Professor Day talks with an Indian practitioner during one of the VGG visits to veterinary practices in New Delhi.
The World Small Animal Veterinary Association (WSAVA) Vaccination Guidelines Group (VGG) has released the final report following its three-year study of infectious disease prevalence and small companion animal vaccination practice on the Asian continent.
Called Recommendations on Vaccination for Asian Small Animal Practitioners: a Report of the WSAVA Vaccination Guidelines Group, it offers advice to the profession in Asia in areas including undergraduate veterinary education; infectious disease surveillance and research; practitioner continuing education (CE) and vaccine licensing. It also summarizes the results of a VGG survey of almost 700 practitioners in selected Asian countries with regard to their experience of dealing with infectious disease and vaccination practice in their hospitals.
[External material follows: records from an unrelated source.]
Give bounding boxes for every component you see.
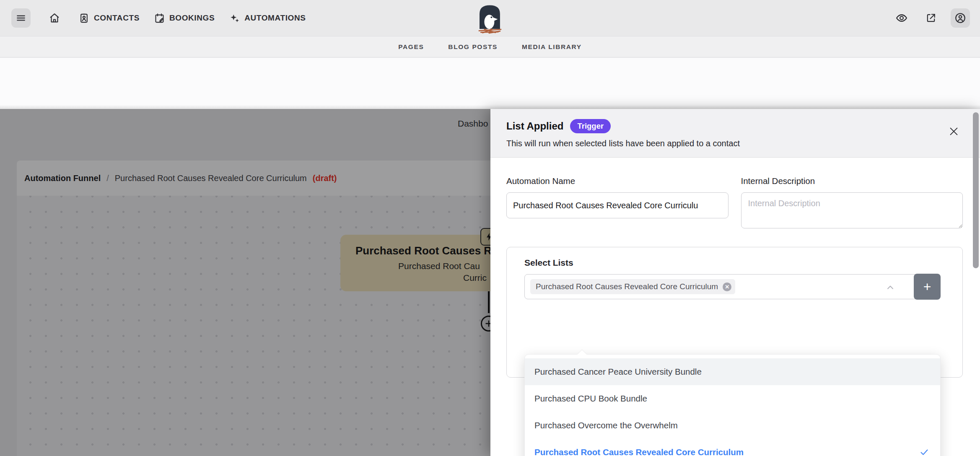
- account-button[interactable]: [951, 8, 970, 28]
- list-option[interactable]: Purchased Cancer Peace University Bundle: [525, 358, 940, 385]
- list-option-label: Purchased Root Causes Revealed Core Curr…: [534, 447, 744, 456]
- add-list-button[interactable]: +: [914, 274, 941, 300]
- list-option[interactable]: Purchased CPU Book Bundle: [525, 385, 940, 412]
- nav-contacts[interactable]: CONTACTS: [78, 13, 140, 24]
- home-button[interactable]: [45, 8, 64, 28]
- nav-bookings-label: BOOKINGS: [169, 13, 215, 23]
- close-button[interactable]: [947, 125, 960, 137]
- external-link-icon: [925, 12, 937, 24]
- selected-list-chip: Purchased Root Causes Revealed Core Curr…: [530, 279, 735, 294]
- app-logo: [475, 3, 505, 34]
- home-icon: [49, 12, 60, 24]
- account-icon: [954, 12, 967, 24]
- modal-title: List Applied: [506, 120, 563, 132]
- list-option[interactable]: Purchased Root Causes Revealed Core Curr…: [525, 439, 940, 456]
- hamburger-menu-icon: [15, 12, 27, 24]
- nav-contacts-label: CONTACTS: [94, 13, 140, 23]
- lists-multiselect[interactable]: Purchased Root Causes Revealed Core Curr…: [524, 274, 915, 299]
- select-lists-label: Select Lists: [524, 258, 941, 268]
- list-option-label: Purchased Cancer Peace University Bundle: [534, 367, 702, 377]
- trigger-badge: Trigger: [570, 119, 611, 133]
- subnav: PAGES BLOG POSTS MEDIA LIBRARY: [0, 36, 980, 57]
- bookings-icon: [154, 13, 165, 24]
- subnav-pages[interactable]: PAGES: [398, 43, 424, 51]
- list-option[interactable]: Purchased Overcome the Overwhelm: [525, 412, 940, 439]
- topbar: CONTACTS BOOKINGS AUTOMATIONS: [0, 0, 980, 36]
- modal-body: Automation Name Internal Description Sel…: [490, 158, 980, 456]
- automations-icon: [229, 13, 240, 24]
- chevron-up-icon: [885, 282, 896, 293]
- list-dropdown: Purchased Cancer Peace University Bundle…: [524, 354, 941, 456]
- nav-bookings[interactable]: BOOKINGS: [154, 13, 215, 24]
- remove-tag-icon[interactable]: ✕: [723, 282, 731, 291]
- nav-automations-label: AUTOMATIONS: [244, 13, 306, 23]
- preview-button[interactable]: [892, 8, 911, 28]
- selected-list-chip-label: Purchased Root Causes Revealed Core Curr…: [536, 282, 718, 291]
- open-external-button[interactable]: [921, 8, 941, 28]
- subnav-blog-posts[interactable]: BLOG POSTS: [448, 43, 498, 51]
- internal-description-label: Internal Description: [741, 176, 963, 186]
- contacts-icon: [78, 13, 90, 24]
- nav-automations[interactable]: AUTOMATIONS: [229, 13, 306, 24]
- list-option-label: Purchased CPU Book Bundle: [534, 394, 647, 404]
- hamburger-menu-button[interactable]: [11, 8, 31, 28]
- eye-icon: [895, 12, 908, 24]
- list-applied-modal: List Applied Trigger This will run when …: [490, 109, 980, 456]
- subnav-media-library[interactable]: MEDIA LIBRARY: [522, 43, 582, 51]
- modal-subtitle: This will run when selected lists have b…: [506, 139, 980, 148]
- automation-name-input[interactable]: [506, 192, 729, 218]
- close-icon: [948, 126, 959, 137]
- list-option-label: Purchased Overcome the Overwhelm: [534, 420, 678, 430]
- modal-scrollbar-thumb[interactable]: [973, 112, 979, 268]
- collapse-strip: [0, 58, 980, 109]
- automation-name-label: Automation Name: [506, 176, 729, 186]
- modal-header: List Applied Trigger This will run when …: [490, 109, 980, 158]
- internal-description-textarea[interactable]: [741, 192, 963, 228]
- check-icon: [919, 447, 929, 456]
Commenting, the Chairman of the VGG, Professor Michael Day from the University of Bristol in the UK, said: “This report is the culmination of three years work and fact-finding visits by the VGG to Japan, India, China and Thailand. We give advice on optimum vaccination practice in the Asian context; highlight key aspects of vaccine storage and delivery and respond to 80 questions posed frequently during the seven CE events we delivered to more than 800 practitioners during the project.”
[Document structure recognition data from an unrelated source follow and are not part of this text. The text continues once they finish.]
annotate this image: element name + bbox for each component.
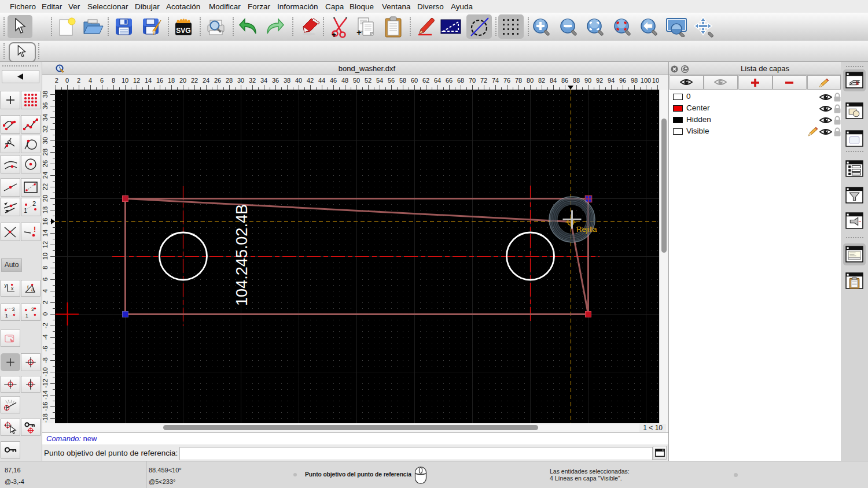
svg-text:2: 2: [31, 306, 34, 312]
svg-text:-14: -14: [42, 390, 49, 400]
svg-text:46: 46: [330, 77, 337, 84]
svg-text:14: 14: [145, 77, 152, 84]
svg-text:68: 68: [457, 77, 464, 84]
svg-text:+: +: [356, 27, 362, 37]
svg-text:-8: -8: [42, 357, 49, 363]
svg-text:10: 10: [122, 77, 128, 84]
svg-text:12: 12: [42, 241, 49, 248]
svg-text:102: 102: [652, 77, 663, 84]
svg-text:92: 92: [596, 77, 603, 84]
svg-text:72: 72: [480, 77, 487, 84]
svg-text:76: 76: [503, 77, 510, 84]
svg-text:90: 90: [584, 77, 591, 84]
svg-text:18: 18: [42, 206, 49, 213]
svg-text:48: 48: [341, 77, 348, 84]
svg-text:86: 86: [561, 77, 568, 84]
svg-text:28: 28: [42, 149, 49, 156]
svg-text:84: 84: [550, 77, 557, 84]
svg-text:SVG: SVG: [176, 27, 190, 35]
svg-text:42: 42: [307, 77, 314, 84]
svg-text:10: 10: [42, 253, 49, 260]
svg-text:4: 4: [89, 77, 92, 84]
svg-text:16: 16: [42, 218, 49, 225]
svg-text:a: a: [31, 287, 34, 293]
svg-text:20: 20: [42, 195, 49, 202]
svg-text:32: 32: [42, 125, 49, 132]
svg-text:24: 24: [42, 172, 49, 179]
svg-text:8: 8: [112, 77, 115, 84]
svg-text:4: 4: [42, 289, 49, 293]
svg-text:36: 36: [272, 77, 279, 84]
svg-text:22: 22: [191, 77, 198, 84]
svg-text:-2: -2: [42, 323, 49, 328]
svg-text:6: 6: [100, 77, 104, 84]
svg-text:82: 82: [538, 77, 545, 84]
svg-text:26: 26: [42, 160, 49, 167]
svg-text:-10: -10: [42, 367, 49, 376]
svg-text:6: 6: [42, 278, 49, 281]
svg-text:2: 2: [12, 306, 15, 312]
svg-text:38: 38: [42, 91, 49, 98]
svg-text:8: 8: [42, 266, 49, 269]
svg-text:!: !: [34, 225, 36, 234]
svg-text:74: 74: [492, 77, 499, 84]
svg-text:30: 30: [237, 77, 244, 84]
svg-text:34: 34: [42, 114, 49, 121]
svg-text:28: 28: [226, 77, 233, 84]
svg-text:26: 26: [214, 77, 221, 84]
svg-text:100: 100: [641, 77, 651, 84]
svg-text:50: 50: [353, 77, 360, 84]
svg-text:20: 20: [179, 77, 186, 84]
svg-text:16: 16: [156, 77, 163, 84]
svg-text:40: 40: [295, 77, 302, 84]
svg-text:14: 14: [42, 230, 49, 236]
svg-text:80: 80: [527, 77, 534, 84]
svg-text:-16: -16: [42, 402, 49, 411]
svg-text:62: 62: [422, 77, 429, 84]
svg-text:-18: -18: [42, 413, 49, 423]
svg-text:Rejilla: Rejilla: [576, 225, 597, 234]
svg-text:60: 60: [411, 77, 418, 84]
svg-text:56: 56: [388, 77, 395, 84]
svg-text:1: 1: [24, 207, 27, 214]
svg-text:12: 12: [133, 77, 140, 84]
svg-text:x: x: [11, 286, 14, 291]
svg-text:38: 38: [284, 77, 290, 84]
svg-text:2: 2: [32, 200, 36, 207]
svg-text:98: 98: [631, 77, 638, 84]
svg-text:66: 66: [446, 77, 453, 84]
svg-text:-6: -6: [42, 346, 49, 352]
svg-text:54: 54: [376, 77, 383, 84]
svg-text:88: 88: [573, 77, 580, 84]
svg-text:1: 1: [25, 313, 28, 319]
svg-text:32: 32: [249, 77, 256, 84]
svg-text:52: 52: [365, 77, 372, 84]
svg-text:-12: -12: [42, 379, 49, 388]
svg-text:70: 70: [469, 77, 476, 84]
svg-text:22: 22: [42, 183, 49, 190]
svg-text:18: 18: [168, 77, 175, 84]
svg-text:78: 78: [515, 77, 522, 84]
svg-text:96: 96: [619, 77, 626, 84]
svg-text:y: y: [5, 282, 8, 288]
svg-text:58: 58: [399, 77, 406, 84]
svg-text:104.245.02.4B: 104.245.02.4B: [233, 204, 251, 306]
svg-text:-4: -4: [42, 334, 49, 340]
svg-text:44: 44: [318, 77, 325, 84]
svg-text:0: 0: [42, 312, 49, 316]
svg-text:2: 2: [77, 77, 80, 84]
svg-text:2: 2: [42, 301, 49, 304]
svg-text:94: 94: [608, 77, 615, 84]
svg-text:34: 34: [260, 77, 267, 84]
svg-text:r: r: [27, 284, 29, 290]
svg-text:64: 64: [434, 77, 441, 84]
svg-text:30: 30: [42, 137, 49, 144]
svg-text:24: 24: [203, 77, 209, 84]
svg-text:+: +: [332, 30, 336, 38]
svg-text:-2: -2: [53, 77, 58, 84]
svg-text:0: 0: [65, 77, 69, 84]
svg-text:36: 36: [42, 102, 49, 109]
“We also highlight the issue of canine rabies in many Asian countries and urge the profession in countries endemic for the disease to engage with the target set by the WSAVA One Health Committee and the International Organisation for Animal Health (OIE) for global elimination of canine rabies by 2030.”
The VGG report has been accepted for publication as a peer-reviewed scientific manuscript in the official journal of the WSAVA, the Journal of Small Animal Practice and is available for public access on the VGG resource pages of the WSAVA website: http://www.wsava.org/article/wsava-vaccination-guidelines-asian-study-are-now-ready-view
Professor Colin Burrows, WSAVA President, said: ”I am grateful for the hard work of Professor Day and his VGG colleagues and co-authors of the report: Ron Schultz, Richard Squires, Hajime Tusjimoto and Umesh Karkare. We also thank the VGG sponsors, MSD Animal Health, for their logistical support during the project.”
The VGG now begins its Phase IV Project, which will be a revision of the 2010 global vaccination guidelines for the dog and cat and which should be released late in 2015.
The WSAVA is a not-for-profit body, dedicated to enhancing the quality of veterinary care for companion animals around the world. It works in key areas such as Continuing Education (CE), One Health and nutrition. It membership is made up of 92 veterinary organizations from all over the world, representing 145,000 individual veterinarians globally. Its Vaccinations Guidelines Group, kindly supported by MSD Animal Health, aims to develop globally applicable recommendations on best practice for the vaccination of dogs and cats. It is also at the forefront of work to eradicate canine rabies.